TIRANA, June 1 – Finance Minister Ridvan Bode has said that Albania’s current level of public debt, around 60 percent of the GDP, is not problematic. Speaking at a World Bank conference, minister Bode said the public debt was lowering and would not affect the economy.
“We have a public debt of 60 percent but this is not problematic because 2/3 of it is internal debt in the national currency Lek and the remaining 1/3 is external debt in foreign currency,” said Bode assuring that Albania’s cost of public debt was the lowest in the region at 3 percent of the GDP.
“We have decided to lower the country’s public debt to create mid and long-term security for the economy and have stability in the macroeconomic indicators,” added Bode.
Government hopes to cut the public debt to 53 percent of the GDP by 2013, when its four-year term of office expires.
Bode said that starting from this year the public debt would be cut by 3 percent each year in accordance with the Maastricht criteria.

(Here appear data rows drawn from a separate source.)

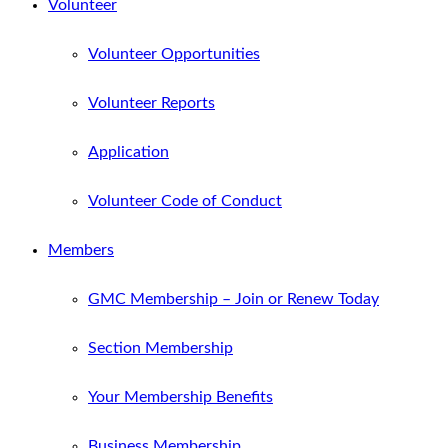
Volunteer
Volunteer Opportunities
Volunteer Reports
Application
Volunteer Code of Conduct
Members
GMC Membership – Join or Renew Today
Section Membership
Your Membership Benefits
Business Membership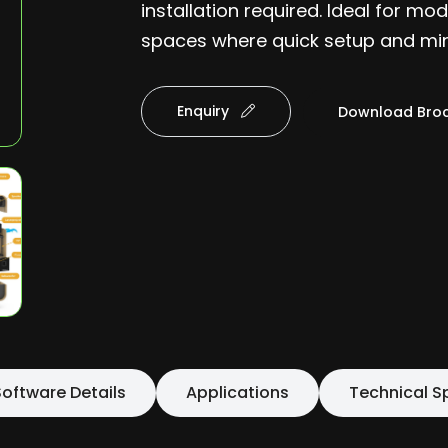
installation required. Ideal for m
spaces where quick setup and mini
Enquiry
Download Bro
oftware Details
Applications
Technical S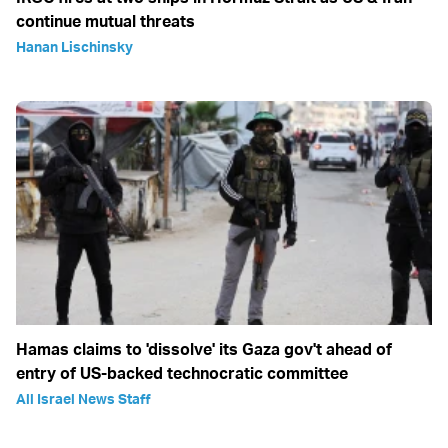
continue mutual threats
Hanan Lischinsky
Hamas claims to 'dissolve' its Gaza gov't ahead of
entry of US-backed technocratic committee
All Israel News Staff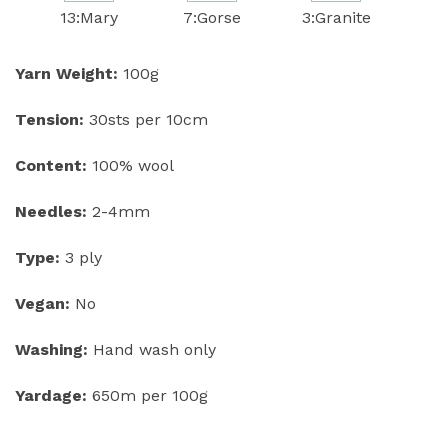
13:Mary
7:Gorse
3:Granite
Yarn Weight:
100g
Tension:
30sts per 10cm
Content:
100% wool
Needles:
2-4mm
Type:
3 ply
Vegan:
No
Washing:
Hand wash only
Yardage:
650m per 100g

According to the international Monetary Fund, the large decline in revenue and also a major expenditure increase took the budget deficit from 3 percent of GDP in 2007 to 7 percent of GPD in 2009. That was one fact that was driving public debt now up to almost 60 percent of GDP and current accounts balance of up to 15 percent. The IMF has also urged the country to reduce its budget deficit to the prescribed EU limit of three percent of GDP from its current level of seven percent.
The Albanian public debt reached 6.6 billion dollars at the end of 2009 an amount equal to 60 percent of the GDP.
Meanwhile, government plans to raise as much as 400 million euros ($532 million) of bonds in a debut international offering postponed by two years because of the global financial crisis. The Finance Ministry says it watching the financial markets every day and will wait for the appropriate moment to issue the country’s first ever Eurobond.